A better health system for all New Zealanders
- An extra $200 million so Pharmac can pay for more medicines, treatments and personal medical devices for sick New Zealanders.
- $486 million to begin the transition to Health NZ and health reforms.
- $2.7 billion additional support over four years for District Health Boards, contributing to a 45 percent increase to health funding since the Government took office in 2017.
- Establishing the Māori Health Authority, a key part of the Government’s health reforms.
- Almost double the number of publicly funded cochlear implants, restoring hearing to people who have lost it.
Labour is continuing its overhaul of the public health service, backing restructuring with money to build and run hospitals, buy medicines and pay for doctors’ visits.
“A month ago I announced major structural reform of the health system so all New Zealanders can get high-quality healthcare when they need it,” Minister of Health Andrew Little said.
“Today, we’re backing that with a more than $24 billion investment next year as we continue to make good on the promises we made in the 2020 general election.”
Election promises delivered in this year’s budget include the establishment of the Māori Health Authority, increased funding for Pharmac and more cochlear implants.
Keeping New Zealanders healthy is one of the main objectives of the Government’s wellbeing approach to budget-setting.

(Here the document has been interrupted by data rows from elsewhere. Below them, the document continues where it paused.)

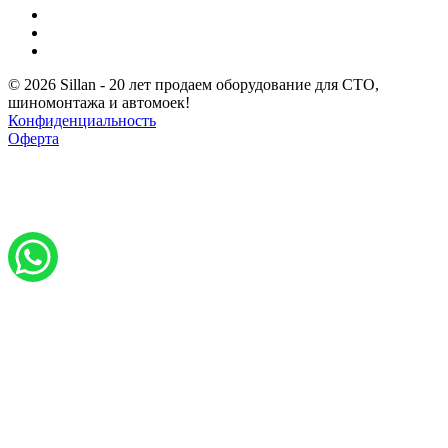
© 2026 Sillan - 20 лет продаем оборудование для СТО,
шиномонтажа и автомоек!
Конфиденциальность
Оферта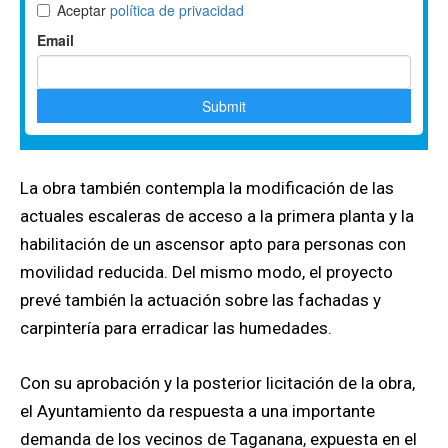
La obra también contempla la modificación de las
actuales escaleras de acceso a la primera planta y la
habilitación de un ascensor apto para personas con
movilidad reducida. Del mismo modo, el proyecto
prevé también la actuación sobre las fachadas y
carpintería para erradicar las humedades.
Con su aprobación y la posterior licitación de la obra,
el Ayuntamiento da respuesta a una importante
demanda de los vecinos de Taganana, expuesta en el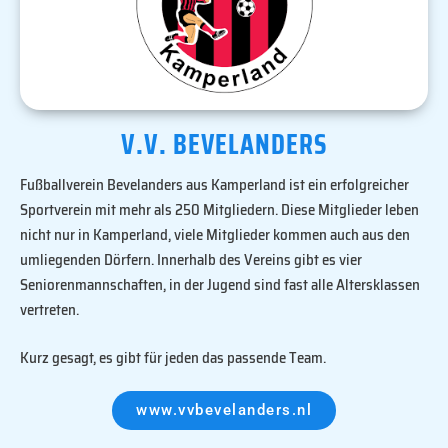
V.V. BEVELANDERS
Fußballverein Bevelanders aus Kamperland ist ein erfolgreicher
Sportverein mit mehr als 250 Mitgliedern. Diese Mitglieder leben
nicht nur in Kamperland, viele Mitglieder kommen auch aus den
umliegenden Dörfern. Innerhalb des Vereins gibt es vier
Seniorenmannschaften, in der Jugend sind fast alle Altersklassen
vertreten.
Kurz gesagt, es gibt für jeden das passende Team.
www.vvbevelanders.nl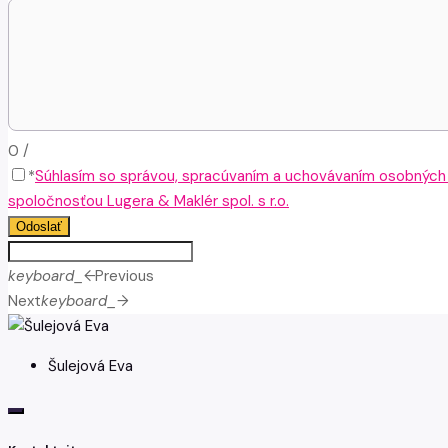
0
/
*
Súhlasím so správou, spracúvaním a uchovávaním osobných
spoločnosťou Lugera & Maklér spol. s r.o.
Odoslať
keyboard_arrow_left
Previous
Next
keyboard_arrow_right
Šulejová Eva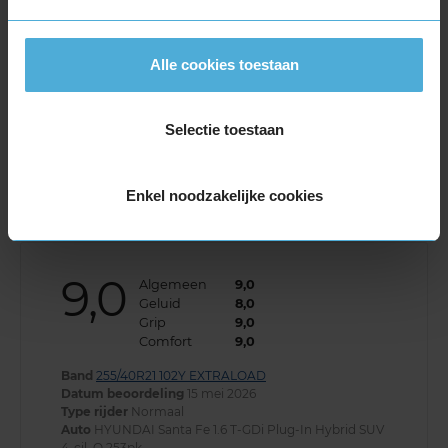
9,0
Algemeen
9,0
Geluid
9,0
Grip
8,0
Alle cookies toestaan
Comfort
9,0
Band
255/40R20 101W EXTRALOAD
Datum beoordeling
10 juli 2026
Selectie toestaan
Type rijder
Normaal
Auto
TESLA Model Y EV SUV 0-cil. A 450pk
Kilometer per jaar
25.000 tot 50.000 km
Enkel noodzakelijke cookies
9,0
Algemeen
9,0
Geluid
8,0
Grip
9,0
Comfort
9,0
Band
255/40R21 102Y EXTRALOAD
Datum beoordeling
15 mei 2026
Type rijder
Normaal
Auto
HYUNDAI Santa Fe 1.6 T-GDi Plug-In Hybrid SUV
4-cil. Q 253pk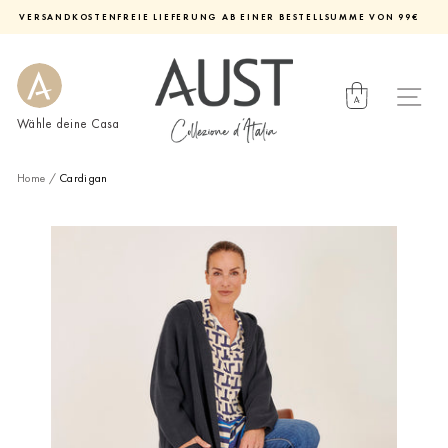
Direkt
VERSANDKOSTENFREIE LIEFERUNG AB EINER BESTELLSUMME VON 99€
zum
Diashow
Inhalt
pausieren
Wähle deine Casa
Home
/
Cardigan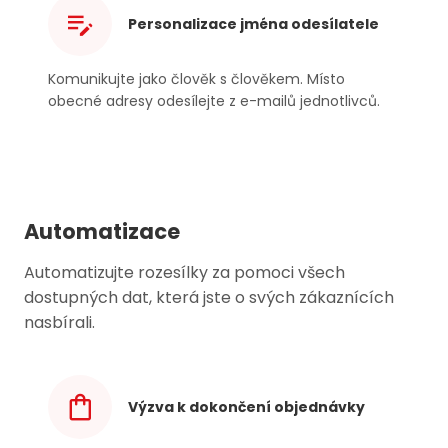
Personalizace jména odesílatele
Komunikujte jako člověk s člověkem. Místo
obecné adresy odesílejte z
e-mailů
jednotlivců.
Automatizace
Automatizujte rozesílky za pomoci všech
dostupných dat, která jste o svých zákaznících
nasbírali.
Výzva k dokončení objednávky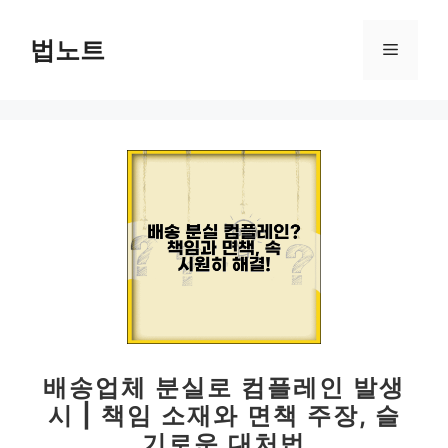
컨
텐
법노트
메
츠
로
뉴
건
너
뛰
기
배송업체 분실로 컴플레인 발생
시 | 책임 소재와 면책 주장, 슬
기로운 대처법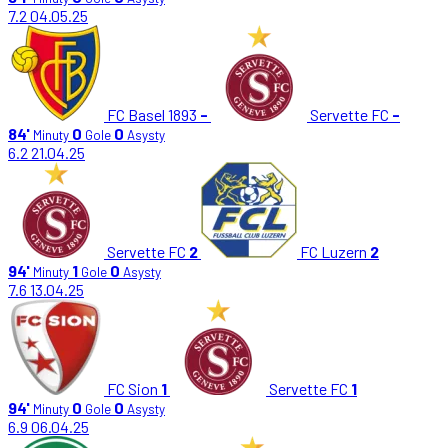
7.2
04.05.25
FC Basel 1893
-
Servette FC
-
84'
0
0
Minuty
Gole
Asysty
6.2
21.04.25
Servette FC
2
FC Luzern
2
94'
1
0
Minuty
Gole
Asysty
7.6
13.04.25
FC Sion
1
Servette FC
1
94'
0
0
Minuty
Gole
Asysty
6.9
06.04.25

“Vote Health is 45 percent - or $7.6 billion - higher than National spent on health in its last year in Government. We inherited a major catch-up job from National, and I’m pleased to say we continue to make progress, despite challenges,” Andrew Little said.
More money for hospitals and primary healthcare
“Putting more effort into keeping people well so they don’t get so sick they have to go to hospital is at the heart of the health reforms.

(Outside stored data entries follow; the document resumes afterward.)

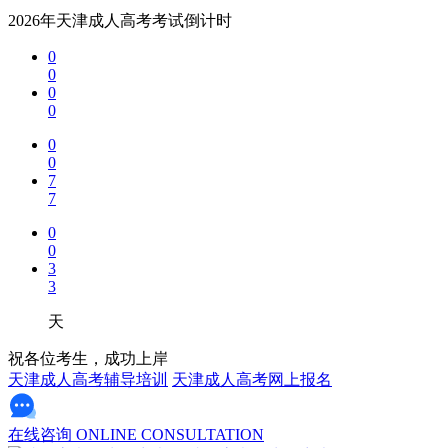
2026年天津成人高考考试倒计时
0
0
0
0
0
0
7
7
0
0
3
3
天
祝各位考生，成功上岸
天津成人高考辅导培训
天津成人高考网上报名
在线咨询
ONLINE CONSULTATION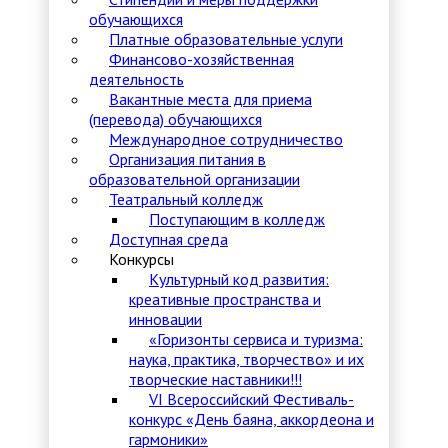
обучающихся
Платные образовательные услуги
Финансово-хозяйственная
деятельность
Вакантные места для приема
(перевода) обучающихся
Международное сотрудничество
Организация питания в
образовательной организации
Театральный колледж
Поступающим в колледж
Доступная среда
Конкурсы
Культурный код развития:
креативные пространства и
инновации
«Горизонты сервиса и туризма:
наука, практика, творчество» и их
творческие наставники!!!
VI Всероссийский Фестиваль-
конкурс «День баяна, аккордеона и
гармоники»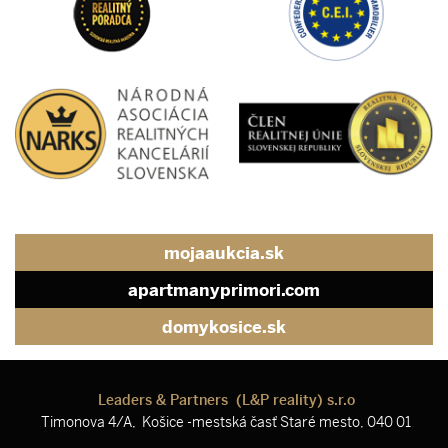
mojaaukcia.sk
apartmanyprimori.com
domykosice.sk
Leaders & Partners (L&P reality) s.r.o
Timonova 4/A, Košice -mestská časť Staré mesto, 040 01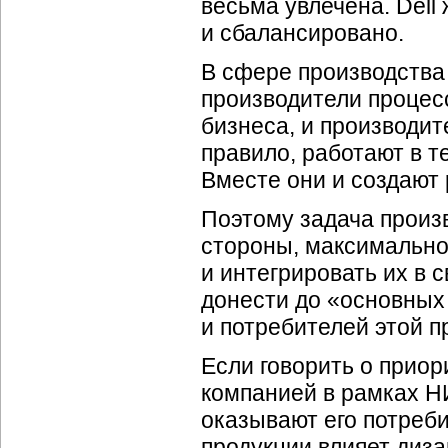
весьма увлечена. Dell
и сбалансировано.
В сфере производства
производители процес
бизнеса, и производит
правило, работают в т
Вместе они и создают 
Поэтому задача произ
стороны, максимально
и интегрировать их в 
донести до «основных
и потребителей этой п
Если говорить о прио
компанией в рамках Н
оказывают его потреби
продукции влияет диза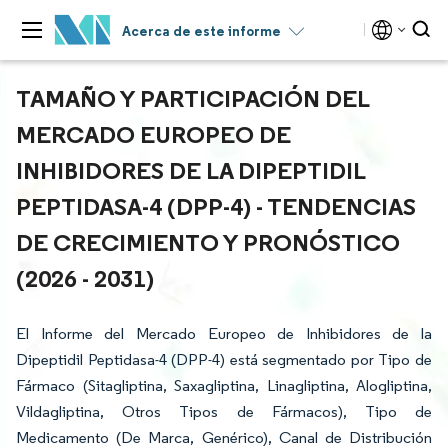
Acerca de este informe
TAMAÑO Y PARTICIPACIÓN DEL
MERCADO EUROPEO DE
INHIBIDORES DE LA DIPEPTIDIL
PEPTIDASA-4 (DPP-4) - TENDENCIAS
DE CRECIMIENTO Y PRONÓSTICO
(2026 - 2031)
El Informe del Mercado Europeo de Inhibidores de la
Dipeptidil Peptidasa-4 (DPP-4) está segmentado por Tipo de
Fármaco (Sitagliptina, Saxagliptina, Linagliptina, Alogliptina,
Vildagliptina, Otros Tipos de Fármacos), Tipo de
Medicamento (De Marca, Genérico), Canal de Distribución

“The Wellbeing Budget 2021 increases funding for primary health care by $46.7 million a year so that as our population grows, GPs can continue to provide affordable healthcare to the people who need it most.”
District Health Boards also get a funding boost.
“As I said last month, we must keep our hospitals running as we transform the health system so people can keep getting the operations and care that they need,” Andrew Little said.
“That’s why we’re giving District Health Boards $675 million more a year, as well as putting aside $700 million over four years for capital projects.”
More access to medicines for Kiwis
Budget 2021 provides a major boost in funding for the Combined Pharmaceutical Budget, the money Pharmac uses to provide New Zealanders with medicines and other health treatments.
The increase will boost Pharmac’s budget by $200 million over four years.
“Other than the special COVID-19 funding we provided last year, this is one of the biggest budget increases Pharmac has ever had and will help an estimated 370,000 patients a year,” Andrew Little said.
“Pharmac is another area in which National failed to take action, with funding barely keeping up with inflation. Since we’ve been in Government, we’ve increased Pharmac’s budget by almost 25 percent to a record $1.1 billion a year.”
Cochlear implants increase under Labour
The number of adults getting cochlear implants for hearing loss will almost double, thanks to a big funding boost announced as part of Budget 2021.
Andrew Little said that while children are prioritised and rarely have a long wait for an implant, it is important to help adults too.
“Severe or profound hearing loss has a huge impact on people, affecting their family lives, their social lives and their ability to work.
“In our 2020 election manifesto we promised to double the number of cochlear implants the Government funds, and today we are moving to deliver on that,” Andrew Little said.
“The Wellbeing Budget 2021 increase means that 320 more people will get implants by 2025.
“For these people, this will be life-changing, meaning they can work and socialise more easily and, most importantly, engage with their whānau and friends,” Andrew Little said.
The Government has also decided not to go ahead with a policy from the last Government providing a free annual GP visit and eye check for Supergold Card holders, as officials say it is of limited benefit and the $197 million it would have cost over four years can be better spent. None of the funding allocated for the policy had been spent.
The Wellbeing Budget 2021 allocates $486 million over four years towards implementing the health reforms.
This includes replacing the 20 District Health Boards with Health NZ, developing locality networks to make sure community voices are heard, and starting to establish the Māori Health Authority.
Media contact: Adelia Hallett 021 802 905
Other new spending in this year’s Budget includes:
- $516.6 million to develop and run effective health infrastructure, including a national health information platform so patient records can be read by approved health professionals anywhere in the country.
- $399.2 million to support people with long-term physical, intellectual or sensory impairment, plus $72.8 million to continue and extend the Enabling Good Lives pilot programmes.
- $100.3 million to improve air and road ambulance services.
- Making sure more homes are warm and dry with an extra $50 million for the Healthy Homes Initiative.
- $16 million for Pacific health providers to implement the Ola Manuia Action Plan.
- $3.8 million for sexual and reproductive health services through Family Planning.
- $13 million to complete the rollout of the National Bowel Screening Programme to the remaining six DHBs.